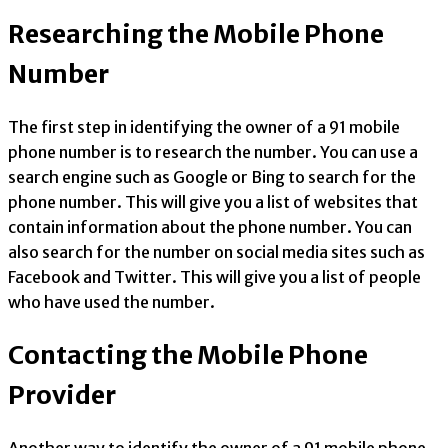
Researching the Mobile Phone
Number
The first step in identifying the owner of a 91 mobile
phone number is to research the number. You can use a
search engine such as Google or Bing to search for the
phone number. This will give you a list of websites that
contain information about the phone number. You can
also search for the number on social media sites such as
Facebook and Twitter. This will give you a list of people
who have used the number.
Contacting the Mobile Phone
Provider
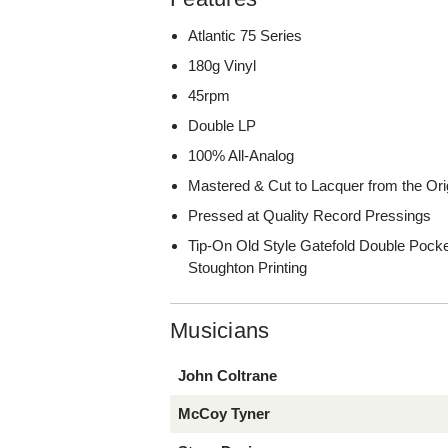
Atlantic 75 Series
180g Vinyl
45rpm
Double LP
100% All-Analog
Mastered & Cut to Lacquer from the Ori
Pressed at Quality Record Pressings
Tip-On Old Style Gatefold Double Pocke
Stoughton Printing
Musicians
John Coltrane
McCoy Tyner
═══
Exercise: Starting with the line that contains "Pressed at Quality Record Pressings", restate every line up to and including the last one above, exactly.

Exercise solution:
Pressed at Quality Record Pressings
Tip-On Old Style Gatefold Double Pocke
Stoughton Printing
Musicians
John Coltrane
McCoy Tyner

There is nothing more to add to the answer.